Feito enquanto Wong Kar-Wai fazia uma pausa da dura pós-produção das “Cinzas do Tempo”, seu épico de artes marciais, “Chungking Express” é um desses filmes que vibra com amor pelo cinema e converte seus espetadores em apaixonados pela sétima arte, se estes já não o eram. Trata-se de uma fantasia pop que convida o espetador a mergulhar numa piscina de euforia sintetizada, rendendo-se ao assombro dos sentidos e da paixão elétrica.

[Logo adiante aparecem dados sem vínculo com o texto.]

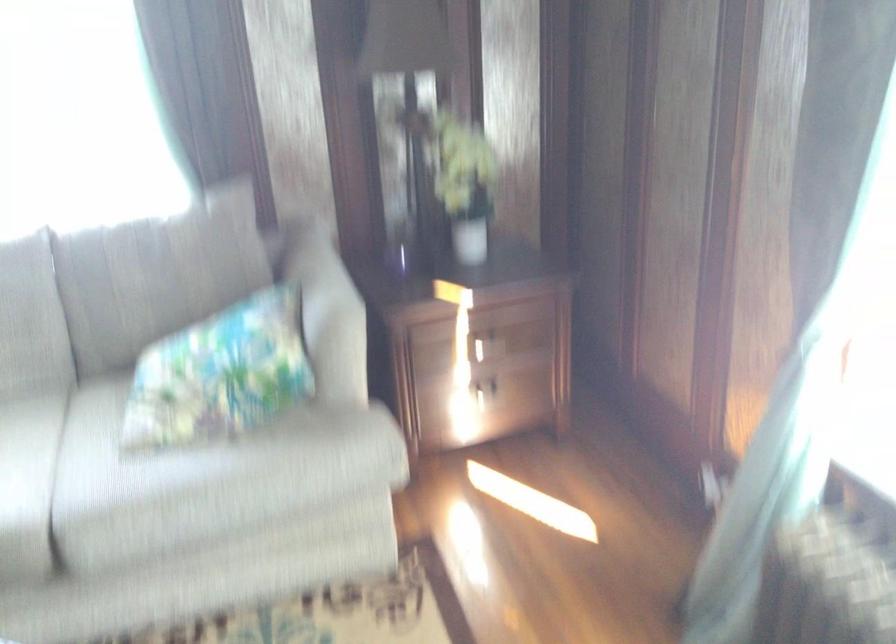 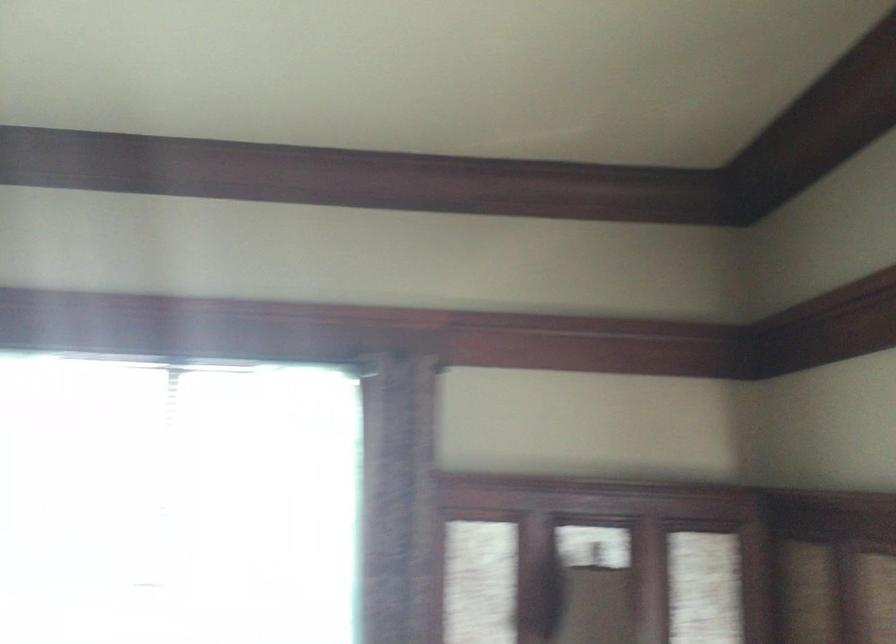 Based on the continuous images, in which direction is the camera rotating?

The rotation direction of the camera is left-up. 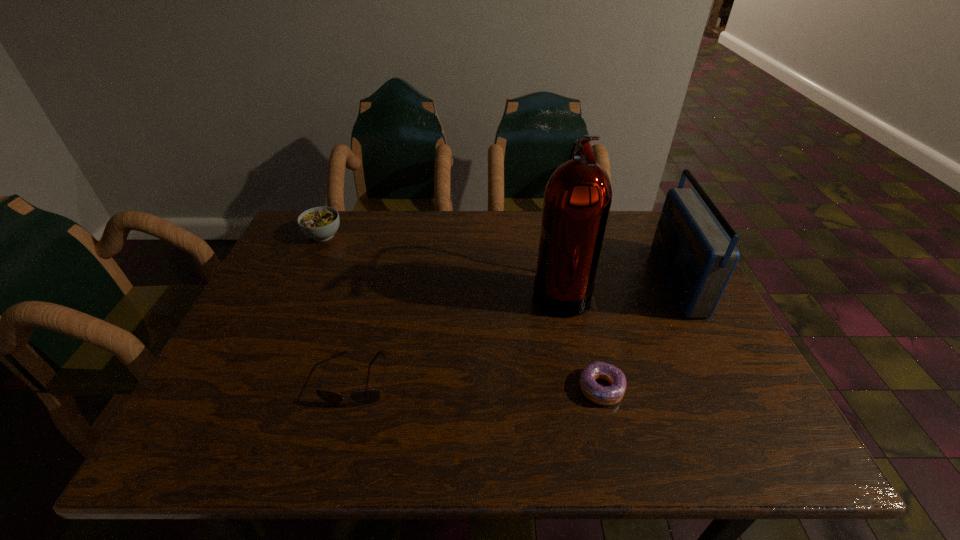 Image resolution: width=960 pixels, height=540 pixels. Find the location of `object that is at the right edge`. object that is at the right edge is located at coordinates (697, 258).

Locate an element on the screen. object located at the far left corner is located at coordinates (319, 223).

What are the coordinates of `object that is at the far right corner` in the screenshot? It's located at (697, 258).

This screenshot has width=960, height=540. Find the location of `free space at the far edge of the desktop`. free space at the far edge of the desktop is located at coordinates (437, 221).

This screenshot has height=540, width=960. Identify the location of free space at the near edge. (361, 430).

Identify the location of vacant space at the left edge. (261, 327).

At what (x,y) coordinates should I click in order to perform the action: click on free spot at the right edge of the desktop. Please return your answer as a coordinate pair (x, y). Looking at the image, I should click on (695, 345).

Identify the location of vacant space at the far left corner. This screenshot has height=540, width=960. (308, 244).

Locate an element on the screen. Image resolution: width=960 pixels, height=540 pixels. vacant space at the near left corner is located at coordinates (171, 451).

At what (x,y) coordinates should I click in order to perform the action: click on free location at the far right corner. Please return your answer as a coordinate pair (x, y). Looking at the image, I should click on (615, 233). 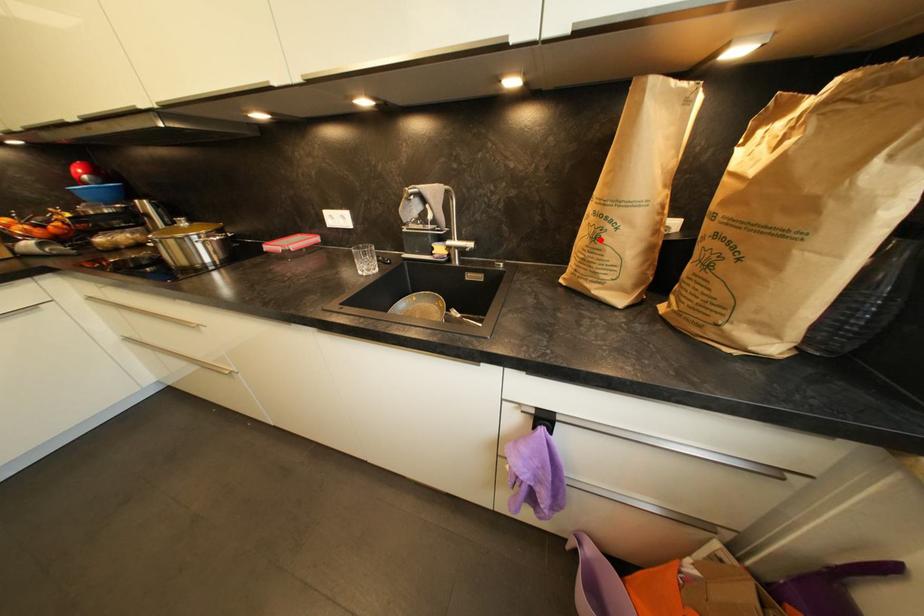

De forma muito básica, “Chungking Express” é uma parelha de histórias de amor centradas nas desventuras românticas de dois polícias e as mulheres impossíveis que eles adoram. Há muita folia, obsessões com fruta em calda, McDonald’s e “California Dreaminng”, invasões domiciliares e uma montanha de peluches. Tudo isto podia ser irónico, mas os cineastas não têm paciência para tais cinismos do espetador. A sinceridade do filme é tão extravasante que caminha na corda bamba por cima de um poço de absurdo.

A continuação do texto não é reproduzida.